▶ _Problem description_
Nothing but the text of the records should come back; copy it exactly and leave the pictures out.

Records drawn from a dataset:
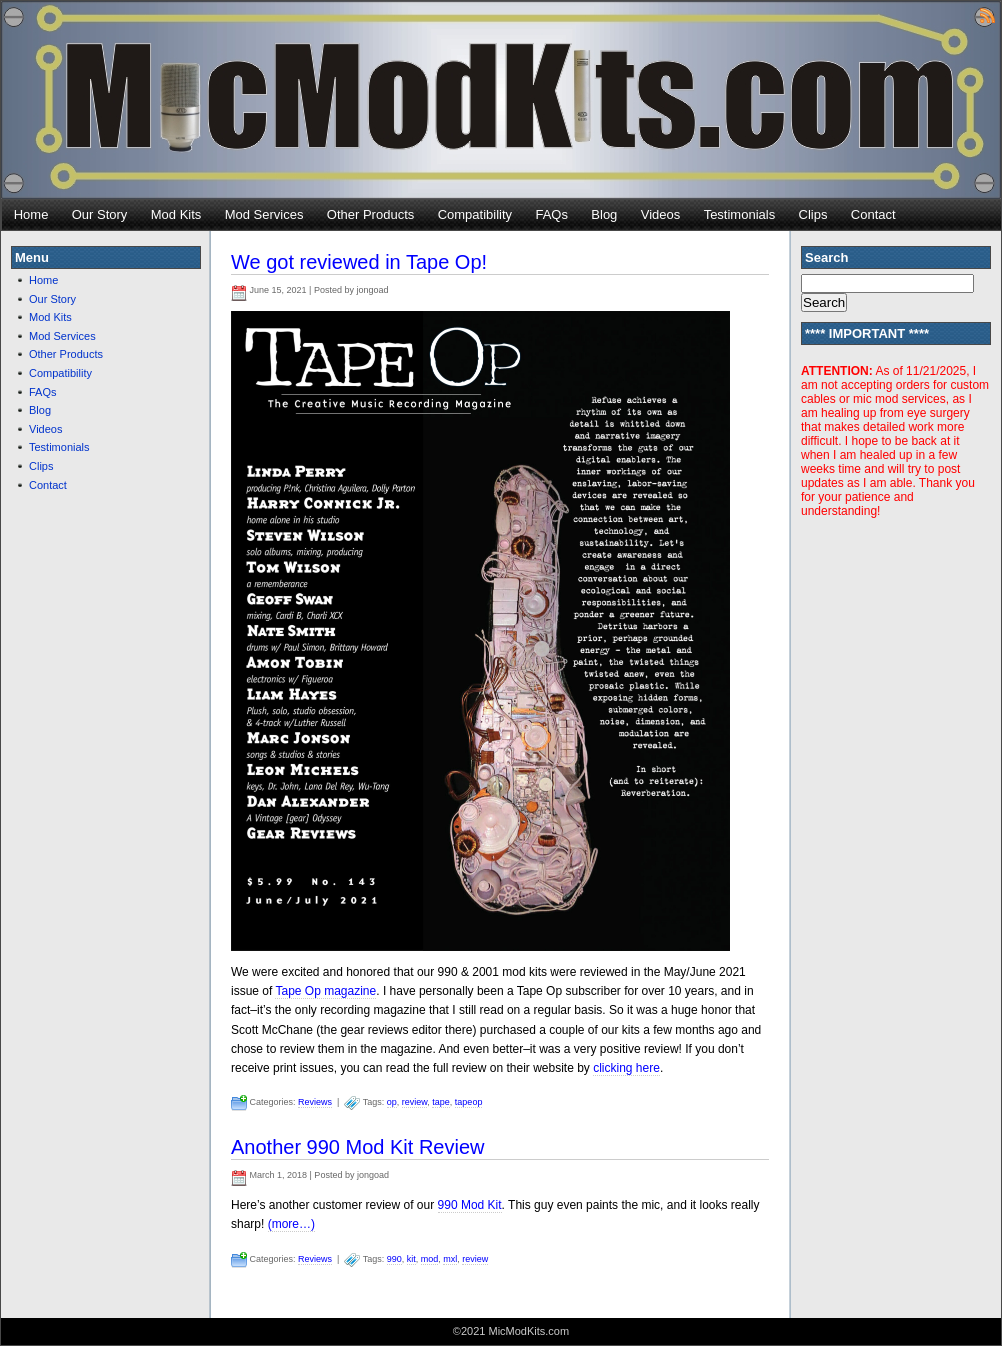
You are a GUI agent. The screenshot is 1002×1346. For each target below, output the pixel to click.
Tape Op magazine (325, 991)
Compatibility (475, 214)
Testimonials (740, 214)
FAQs (551, 214)
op (392, 1102)
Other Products (370, 214)
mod (430, 1259)
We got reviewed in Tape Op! (359, 262)
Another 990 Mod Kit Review (357, 1147)
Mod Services (264, 214)
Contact (873, 214)
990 (394, 1259)
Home (31, 214)
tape (441, 1102)
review (415, 1102)
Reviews (315, 1102)
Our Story (100, 214)
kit (411, 1259)
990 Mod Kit (470, 1205)
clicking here (626, 1068)
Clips (813, 214)
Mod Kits (176, 214)
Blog (604, 214)
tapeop (469, 1102)
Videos (661, 214)
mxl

▶ _Answer_
You are a GUI agent. The screenshot is 1002×1346. For each target below, output the pixel to click.
Tape Op magazine (325, 991)
Compatibility (475, 214)
Testimonials (740, 214)
FAQs (551, 214)
op (392, 1102)
Other Products (370, 214)
mod (430, 1259)
We got reviewed in Tape Op! (359, 262)
Another 990 Mod Kit Review (357, 1147)
Mod Services (264, 214)
Contact (873, 214)
990 (394, 1259)
Home (31, 214)
tape (441, 1102)
review (415, 1102)
Reviews (315, 1102)
Our Story (100, 214)
kit (411, 1259)
990 Mod Kit (470, 1205)
clicking here (626, 1068)
Clips (813, 214)
Mod Kits (176, 214)
Blog (604, 214)
tapeop (469, 1102)
Videos (661, 214)
mxl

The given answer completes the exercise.